2. Nuevo Consejo Nacional Electoral: implica la puesta en marcha de un acuerdo aceptable para el oficialismo y los dos sectores políticos opositores o un posible 2-2-1 en referencia a la repartición de cargos en los rectores del CNE, con presidencia para el sector minoritario. Según los defensores de esta tesis política, solo así se podría discutir qué elecciones se deben realizar de nuevo y cuáles no.

3. Liberación de presos políticos: sin duda alguna, es el campo en el que pueden obtener mayores resultados prácticos por la necesidad del gobierno de Nicolás Maduro de demostrar flexibilidad y del grupo opositor de obtener éxitos concretos, aun cuando el costo político ha sido inmenso, pues han sido sostenidos los ataques en redes sociales y a través de los medios de comunicación por parte de quienes adversan dicha iniciativa.
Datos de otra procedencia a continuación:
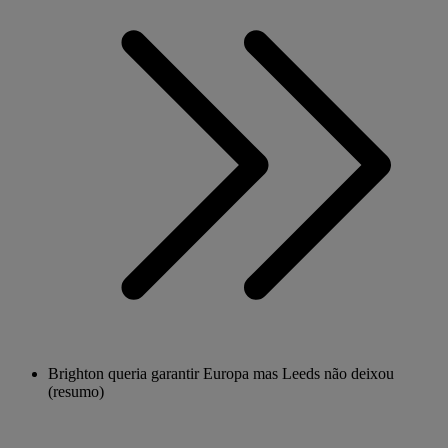
Brighton queria garantir Europa mas Leeds não deixou
(resumo)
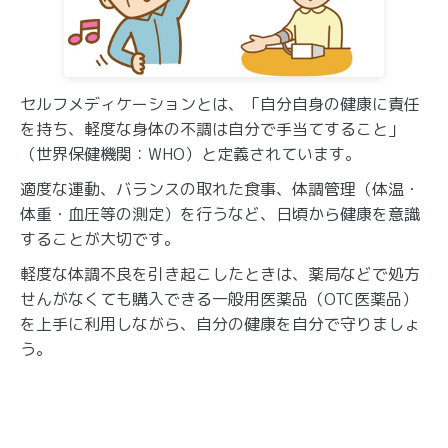
セルフメディケーションとは、「自分自身の健康に責任
を持ち、軽度な身体の不調は自分で手当てすること」
（世界保健機関：WHO）と定義されています。
適度な運動、バランスの取れた食事、体調管理（体温・
体重・血圧等の測定）を行うなど、日頃から健康を意識
することが大切です。
軽度な体調不良を引き起こしたときは、薬局などで処方
せんがなくても購入できる一般用医薬品（OTC医薬品）
を上手に利用しながら、自分の健康を自分で守りましょ
う。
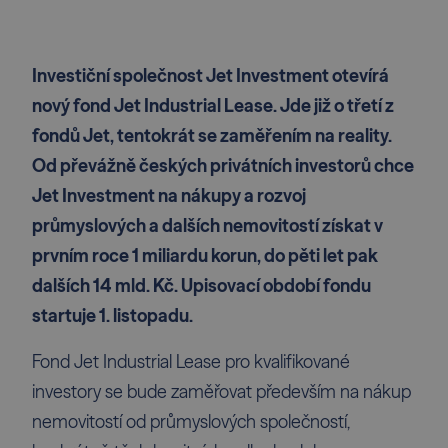
Investiční společnost Jet Investment otevírá
nový fond Jet Industrial Lease. Jde již o třetí z
fondů Jet, tentokrát se zaměřením na reality.
Od převážně českých privátních investorů chce
Jet Investment na nákupy a rozvoj
průmyslových a dalších nemovitostí získat v
prvním roce 1 miliardu korun, do pěti let pak
dalších 14 mld. Kč. Upisovací období fondu
startuje 1. listopadu.
Fond Jet Industrial Lease pro kvalifikované
investory se bude zaměřovat především na nákup
nemovitostí od průmyslových společností,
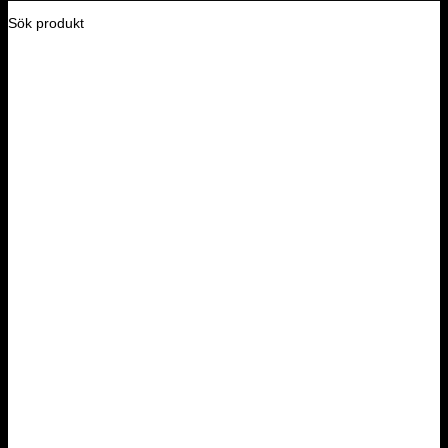
Sök produkt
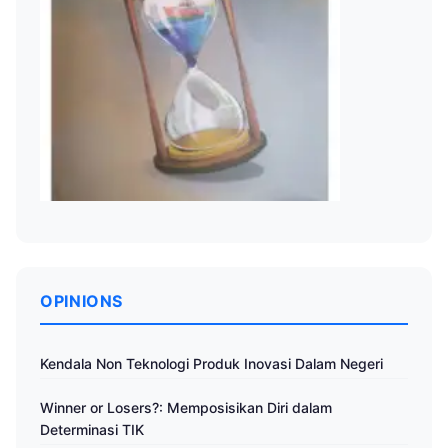
OPINIONS
Kendala Non Teknologi Produk Inovasi Dalam Negeri
Winner or Losers?: Memposisikan Diri dalam
Determinasi TIK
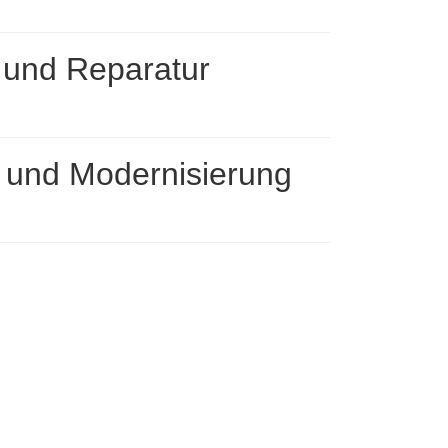
 und Reparatur
t und Modernisierung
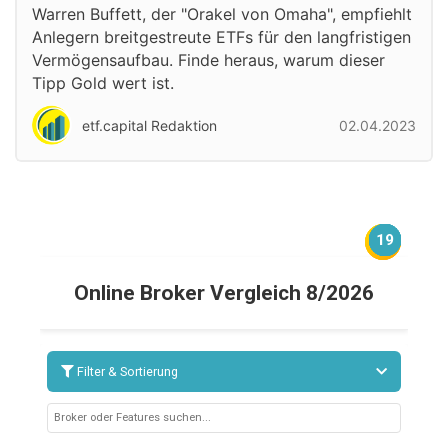
Warren Buffett, der "Orakel von Omaha", empfiehlt
Anlegern breitgestreute ETFs für den langfristigen
Vermögensaufbau. Finde heraus, warum dieser
Tipp Gold wert ist.
etf.capital Redaktion
02.04.2023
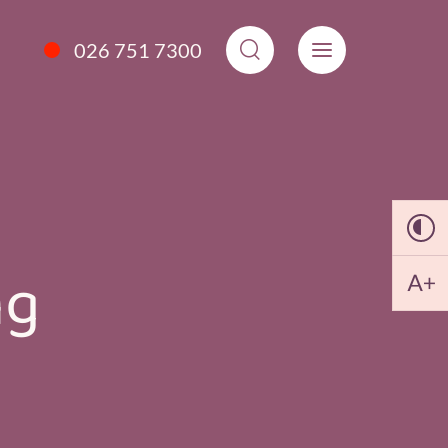
026 751 7300
ng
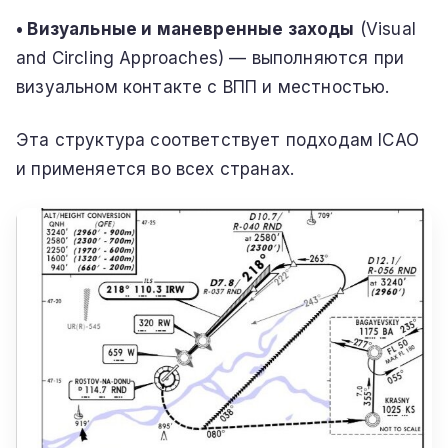
• Визуальные и маневренные заходы
(Visual
and Circling Approaches) — выполняются при
визуальном контакте с ВПП и местностью.
Эта структура соответствует подходам ICAO
и применяется во всех странах.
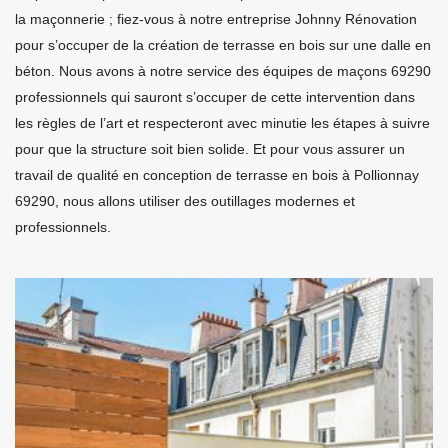
la maçonnerie ; fiez-vous à notre entreprise Johnny Rénovation
pour s’occuper de la création de terrasse en bois sur une dalle en
béton. Nous avons à notre service des équipes de maçons 69290
professionnels qui sauront s’occuper de cette intervention dans
les règles de l’art et respecteront avec minutie les étapes à suivre
pour que la structure soit bien solide. Et pour vous assurer un
travail de qualité en conception de terrasse en bois à Pollionnay
69290, nous allons utiliser des outillages modernes et
professionnels.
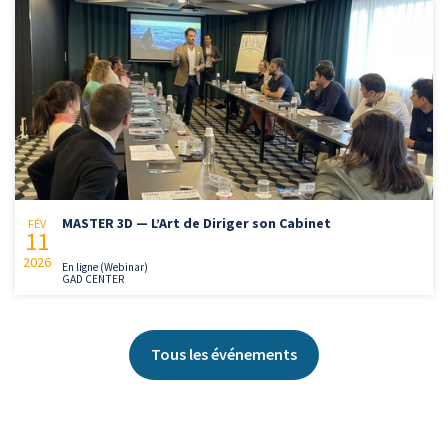
MASTER 3D — L’Art de Diriger son Cabinet
FÉV
11
2026
En ligne (Webinar)
GAD CENTER
Tous les événements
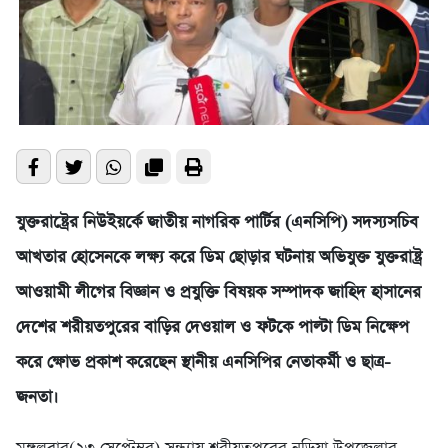
যুক্তরাষ্ট্রের নিউইয়র্কে জাতীয় নাগরিক পার্টির (এনসিপি) সদস্যসচিব
আখতার হোসেনকে লক্ষ্য করে ডিম ছোড়ার ঘটনায় অভিযুক্ত যুক্তরাষ্ট্র
আওয়ামী লীগের বিজ্ঞান ও প্রযুক্তি বিষয়ক সম্পাদক জাহিদ হাসানের
দেশের শরীয়তপুরের বাড়ির দেওয়াল ও ফটকে পাল্টা ডিম নিক্ষেপ
করে ক্ষোভ প্রকাশ করেছেন স্থানীয় এনসিপির নেতাকর্মী ও ছাত্র-
জনতা।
4. Defensa de la Guyana Esequiba: un campo en el que existe poco margen de maniobra debido a las situaciones complicadas de carácter diplomático que rodean este tema y que hacen poco prudente llevar estas discusiones a los medios de comunicación, pues los ataques de quien ha sido más blando o entreguista pueden terminar favoreciendo grandemente a la República de Guyana.

5. Levantamiento de sanciones económicas: sin duda el campo menos prometedor de las iniciativas de la mesa de diálogo nacional, debido a la total negación de las autoridades estadounidenses a levantar las sanciones y la promesa pública y comunicacional de incrementarlas y llevarlas hasta el final de la caída del gobierno de Nicolás Maduro, por lo cual es evidente que solo este factor político condena al fracaso casi totalmente esta iniciativa.

6. Programa de intercambio humanitario de petróleo por medicinas y alimentos: es sin duda el elemento más beneficioso a corto plazo de esta iniciativa, dada la desesperante situación de casi todo el país debido a la crisis económica y social, que como el dólar o la hiperinflación no se detiene. Pero tiene el inconveniente de que los enemigos de Maduro no aceptarían ningún plan o mecanismo que beneficie al gobierno y es difícil imaginar que pudiesen entregar esta responsabilidad a organismos internacionales.

En conclusión, cada camino estratégico implica una serie de inmensos riesgos que conllevan una serie de situaciones terminales cuyas definiciones veremos sin duda en los próximos tiempos.